Study material below:

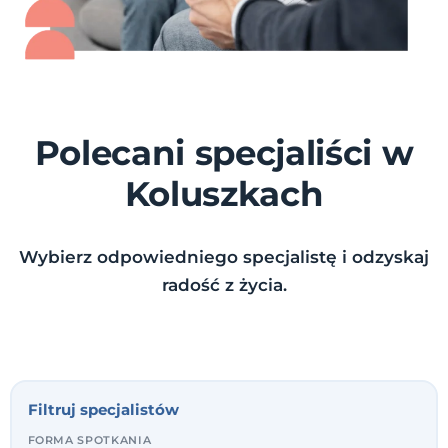
Polecani specjaliści w
Koluszkach
Wybierz odpowiedniego specjalistę i odzyskaj
radość z życia.
Filtruj specjalistów
FORMA SPOTKANIA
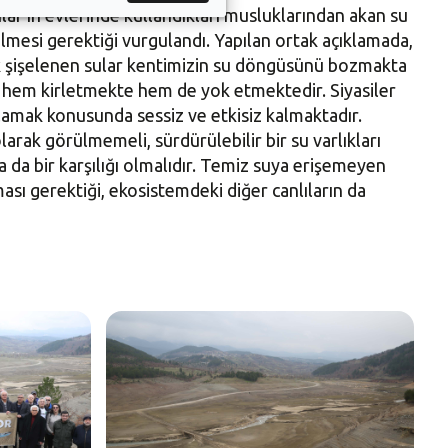
ılar’ın evlerinde kullandıkları musluklarından akan su
lmesi gerektiği vurgulandı. Yapılan ortak açıklamada,
ak şişelenen sular kentimizin su döngüsünü bozmakta
zı hem kirletmekte hem de yok etmektedir. Siyasiler
ağlamak konusunda sessiz ve etkisiz kalmaktadır.
olarak görülmemeli, sürdürülebilir bir su varlıkları
a da bir karşılığı olmalıdır. Temiz suya erişemeyen
ması gerektiği, ekosistemdeki diğer canlıların da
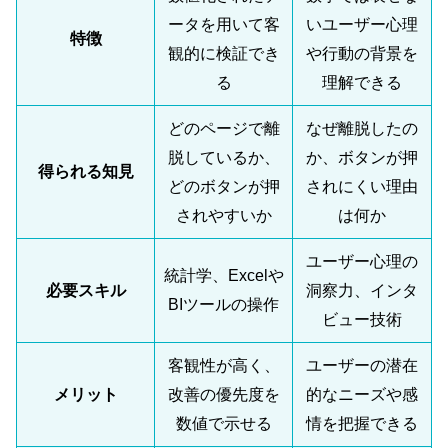
ータを用いて客
いユーザー心理
特徴
観的に検証でき
や行動の背景を
る
理解できる
どのページで離
なぜ離脱したの
脱しているか、
か、ボタンが押
得られる知見
どのボタンが押
されにくい理由
されやすいか
は何か
ユーザー心理の
統計学、Excelや
必要スキル
洞察力、インタ
BIツールの操作
ビュー技術
客観性が高く、
ユーザーの潜在
メリット
改善の優先度を
的なニーズや感
数値で示せる
情を把握できる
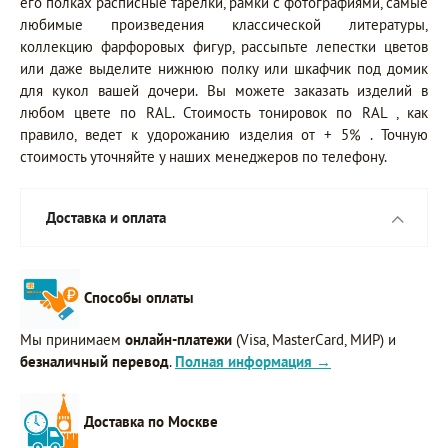
его полках расписные тарелки, рамки с фотографиями, самые
любимые произведения классической литературы,
коллекцию фарфоровых фигур, рассыпьте лепестки цветов
или даже выделите нижнюю полку или шкафчик под домик
для кукол вашей дочери. Вы можете заказать изделий в
любом цвете по RAL. Стоимость тонировок по RAL , как
правило, ведет к удорожанию изделия от + 5% . Точную
стоимость уточняйте у наших менеджеров по телефону.
Доставка и оплата
Способы оплаты
Мы принимаем
онлайн-платежи
(Visa, MasterCard, МИР) и
безналичный перевод
.
Полная информация →
Доставка по Москве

End of Study material.

◆ **Work required**
Copy out all of the entries exactly as they stand, with no pictures in your copy.

◆ **Your response**
Polecani specjaliści w
Koluszkach
Wybierz odpowiedniego specjalistę i odzyskaj
radość z życia.
Filtruj specjalistów
FORMA SPOTKANIA
ılar’ın evlerinde kullandıkları musluklarından akan su
lmesi gerektiği vurgulandı. Yapılan ortak açıklamada,
ak şişelenen sular kentimizin su döngüsünü bozmakta
zı hem kirletmekte hem de yok etmektedir. Siyasiler
ağlamak konusunda sessiz ve etkisiz kalmaktadır.
olarak görülmemeli, sürdürülebilir bir su varlıkları
a da bir karşılığı olmalıdır. Temiz suya erişemeyen
ması gerektiği, ekosistemdeki diğer canlıların da
ータを用いて客
いユーザー心理
特徴
観的に検証でき
や行動の背景を
る
理解できる
どのページで離
なぜ離脱したの
脱しているか、
か、ボタンが押
得られる知見
どのボタンが押
されにくい理由
されやすいか
は何か
ユーザー心理の
統計学、Excelや
必要スキル
洞察力、インタ
BIツールの操作
ビュー技術
客観性が高く、
ユーザーの潜在
メリット
改善の優先度を
的なニーズや感
数値で示せる
情を把握できる
его полках расписные тарелки, рамки с фотографиями, самые
любимые произведения классической литературы,
коллекцию фарфоровых фигур, рассыпьте лепестки цветов
или даже выделите нижнюю полку или шкафчик под домик
для кукол вашей дочери. Вы можете заказать изделий в
любом цвете по RAL. Стоимость тонировок по RAL , как
правило, ведет к удорожанию изделия от + 5% . Точную
стоимость уточняйте у наших менеджеров по телефону.
Доставка и оплата
Способы оплаты
Мы принимаем
онлайн-платежи
(Visa, MasterCard, МИР) и
безналичный перевод
.
Полная информация →
Доставка по Москве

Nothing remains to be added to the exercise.